I am concerned that your proposed changes to the system of control shows a lack of understanding of what is the ‘special architectural and historic interest’ of a building, or indeed how an old building functions.

Two points.

‘Materially affect the basic structure’. Who makes that judgement? No more prĂ©cis than that laid out in Section 7 of the Act at present.

You seem to be suggesting that if it is not structural then no consent is required? So no need to remove 400 years old timber screens, or remove plaster wall paintings then (which I see in grade II buildings)? But you would need consent to remove the modern wall put in that was put in for structural reasons, but now intended to alter? You show no understanding of plan form or conservation of historic fabric. The irony is that I see in buildings what I see in museums. Why do we value it in a glass case, but not in the building where it belongs.

Buildings of traditional construction function differently. Moisture travels through them, and if modern materials are used inappropriately then can decay, and become unpleasant places to live. People pour money into them carrying out ill advised and useless work when a traditional approach would work and be cheaper.

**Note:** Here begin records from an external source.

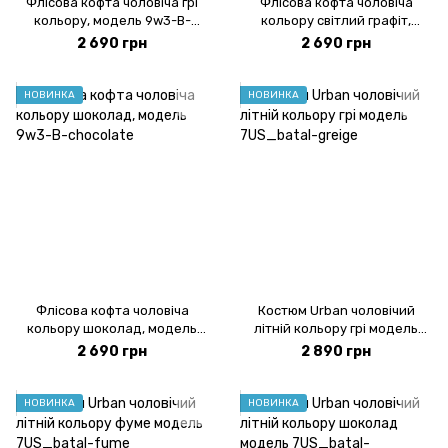
Флісова кофта чоловіча грі
Флісова кофта чоловіча
кольору, модель 9w3-B-
кольору світлий графіт,
griege
модель 9w3-B-lightgrey
2 690 грн
2 690 грн
НОВИНКА
НОВИНКА
Флісова кофта чоловіча
Костюм Urban чоловічий
кольору шоколад, модель
літній кольору грі модель
9w3-B-chocolate
7US_batal-greige
2 690 грн
2 890 грн
НОВИНКА
НОВИНКА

I look forward to the resurvey that includes interiors. I think a number of buildings will drop out of being listed, whilst others will prove more important. I know a number of 15th C buildings that were refronted in the 17th or 18th C, and are far more important and rare (if you are of the view that historic buildings are important) than first look from the outside.

I disagree with your assertion that “There are very few interior features in Grade II listed buildings which are of special architectural or historic importance in themselves, and so there would be comparatively little risk of significant features being lost in this way” What do you base this view on? I am a conservation officer in a local authority with getting on for 5000 list entries, and I constantly find features of ‘special architectural or historic importance’ which are not noted on the listing. Think of a mill building, which might mention the water wheel and if you are lucky how many grinding stones there are. In your world all the other machinery could be removed, as it is not structural and not noted in the listing.

I can see a way forward on prior notification, which would save the resurvey. An owner notifies the LPA of the proposed works and the LPA can agree to those works without a consent, or a consent is required. The comparison would be Agricultural Notifications. It would remove a large number of innocuous minor changes from the system of control, allowing low-level changes to be made which are not damaging, and indeed some of which should be encouraged! It does mean though that the LPA needs someone who knows what they are doing.

It is all about babies and bath water. We need to conserve what is important, whilst allowing buildings to continue in use and be relevant. At a housing level it often about getting the right person for a building, the one person may aspire to a large farmhouse kitchen in a three cell cross passage house, looking to destroy four hundred years of history, whilst the for the next the layout is ideal. On that basis is the loss of historic fabric acceptable?

Not all change is justified in the historic context, and I am concerned that a rush to simplify will result in the destruction of much of the history that relates to the ordinary man without any real knowledge of what is being lost. Hence the need for a resurvey. Unless of course we properly use section 7, and have a system of prior notification when there would be no need for this.